> TASK OBJECTIVE
Write out word for word each line from the top of the material through the line that has "usuarios, autoridades y". Pictures do not go in.
________________________
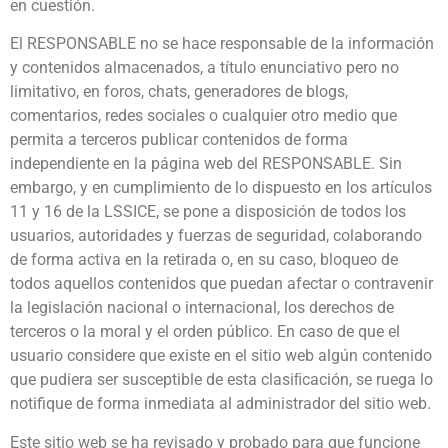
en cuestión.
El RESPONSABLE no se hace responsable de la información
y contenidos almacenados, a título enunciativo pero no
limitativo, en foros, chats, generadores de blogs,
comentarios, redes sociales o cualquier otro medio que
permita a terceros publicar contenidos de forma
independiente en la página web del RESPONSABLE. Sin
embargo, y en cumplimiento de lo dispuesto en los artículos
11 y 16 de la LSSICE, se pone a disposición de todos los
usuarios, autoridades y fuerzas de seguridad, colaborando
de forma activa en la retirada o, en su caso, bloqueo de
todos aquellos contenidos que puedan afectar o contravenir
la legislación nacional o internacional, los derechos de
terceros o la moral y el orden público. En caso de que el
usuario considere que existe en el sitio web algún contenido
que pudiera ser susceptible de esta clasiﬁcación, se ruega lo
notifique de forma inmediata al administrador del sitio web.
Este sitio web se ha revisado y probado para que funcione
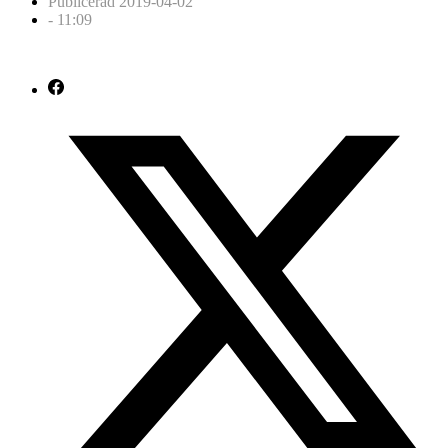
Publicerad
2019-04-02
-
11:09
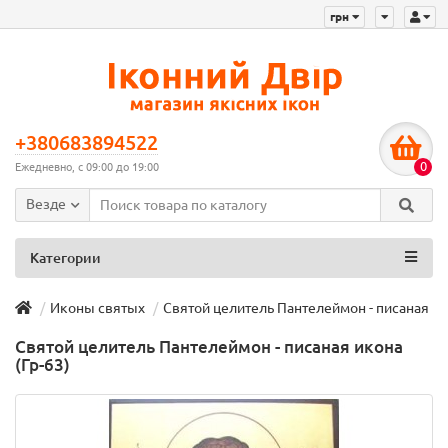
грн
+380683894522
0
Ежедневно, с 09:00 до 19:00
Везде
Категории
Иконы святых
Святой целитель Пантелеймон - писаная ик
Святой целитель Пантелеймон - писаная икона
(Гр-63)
________________________
> RESPONSE BOX
en cuestión.
El RESPONSABLE no se hace responsable de la información
y contenidos almacenados, a título enunciativo pero no
limitativo, en foros, chats, generadores de blogs,
comentarios, redes sociales o cualquier otro medio que
permita a terceros publicar contenidos de forma
independiente en la página web del RESPONSABLE. Sin
embargo, y en cumplimiento de lo dispuesto en los artículos
11 y 16 de la LSSICE, se pone a disposición de todos los
usuarios, autoridades y fuerzas de seguridad, colaborando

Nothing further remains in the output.